Where the records below have a line with "Privacy", that line is to be copied.

START Entries supplied

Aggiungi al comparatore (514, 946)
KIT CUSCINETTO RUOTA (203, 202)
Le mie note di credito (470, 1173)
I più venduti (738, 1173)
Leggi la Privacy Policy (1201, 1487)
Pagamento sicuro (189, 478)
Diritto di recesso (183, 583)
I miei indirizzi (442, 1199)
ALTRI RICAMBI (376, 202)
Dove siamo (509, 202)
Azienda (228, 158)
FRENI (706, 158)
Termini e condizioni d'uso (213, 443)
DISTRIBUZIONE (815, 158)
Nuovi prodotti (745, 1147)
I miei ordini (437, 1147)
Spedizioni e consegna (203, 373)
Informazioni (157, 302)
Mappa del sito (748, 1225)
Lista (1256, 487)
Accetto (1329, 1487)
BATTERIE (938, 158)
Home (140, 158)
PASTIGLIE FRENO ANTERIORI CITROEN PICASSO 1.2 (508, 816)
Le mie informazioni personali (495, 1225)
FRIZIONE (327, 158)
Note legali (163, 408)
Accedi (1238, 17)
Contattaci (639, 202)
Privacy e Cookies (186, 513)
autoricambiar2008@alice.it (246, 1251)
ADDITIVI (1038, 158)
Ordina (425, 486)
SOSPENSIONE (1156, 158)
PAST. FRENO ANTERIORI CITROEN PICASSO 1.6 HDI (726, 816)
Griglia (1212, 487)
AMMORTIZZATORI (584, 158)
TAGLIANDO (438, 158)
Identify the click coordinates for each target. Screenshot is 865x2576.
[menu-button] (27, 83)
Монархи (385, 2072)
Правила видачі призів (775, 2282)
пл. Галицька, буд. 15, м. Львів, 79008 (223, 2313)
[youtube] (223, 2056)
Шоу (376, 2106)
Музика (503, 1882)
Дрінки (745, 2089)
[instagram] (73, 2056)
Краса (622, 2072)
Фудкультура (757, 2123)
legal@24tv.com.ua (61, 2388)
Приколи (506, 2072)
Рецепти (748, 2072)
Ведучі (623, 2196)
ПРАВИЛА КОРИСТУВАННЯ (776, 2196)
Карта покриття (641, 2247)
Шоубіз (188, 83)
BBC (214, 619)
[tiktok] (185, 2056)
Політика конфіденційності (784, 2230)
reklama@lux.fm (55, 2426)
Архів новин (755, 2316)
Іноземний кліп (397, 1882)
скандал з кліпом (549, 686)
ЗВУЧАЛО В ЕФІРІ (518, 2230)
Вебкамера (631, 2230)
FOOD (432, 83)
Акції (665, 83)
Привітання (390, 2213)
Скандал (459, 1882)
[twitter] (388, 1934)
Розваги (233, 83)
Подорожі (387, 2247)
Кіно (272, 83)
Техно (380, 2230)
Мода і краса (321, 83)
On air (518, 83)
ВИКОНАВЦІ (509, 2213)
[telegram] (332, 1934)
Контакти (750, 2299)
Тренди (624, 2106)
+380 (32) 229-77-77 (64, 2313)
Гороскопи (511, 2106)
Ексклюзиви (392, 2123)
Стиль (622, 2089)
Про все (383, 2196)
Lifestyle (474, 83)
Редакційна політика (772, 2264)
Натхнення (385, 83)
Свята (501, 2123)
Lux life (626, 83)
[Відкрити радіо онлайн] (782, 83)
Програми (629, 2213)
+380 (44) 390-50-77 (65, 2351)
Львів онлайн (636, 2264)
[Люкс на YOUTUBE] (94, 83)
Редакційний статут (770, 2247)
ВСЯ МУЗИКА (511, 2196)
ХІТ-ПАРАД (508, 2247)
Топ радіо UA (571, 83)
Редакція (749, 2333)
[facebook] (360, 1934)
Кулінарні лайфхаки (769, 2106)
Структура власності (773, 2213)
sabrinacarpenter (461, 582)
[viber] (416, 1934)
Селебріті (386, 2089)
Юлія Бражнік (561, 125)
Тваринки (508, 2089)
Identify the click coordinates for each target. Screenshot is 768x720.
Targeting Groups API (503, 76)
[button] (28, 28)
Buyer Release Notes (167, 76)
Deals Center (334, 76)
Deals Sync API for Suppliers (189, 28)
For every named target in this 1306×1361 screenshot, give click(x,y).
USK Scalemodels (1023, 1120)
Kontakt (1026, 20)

END Entries supplied

_Solution to the problem_.
Leggi la Privacy Policy (1201, 1487)
Privacy e Cookies (186, 513)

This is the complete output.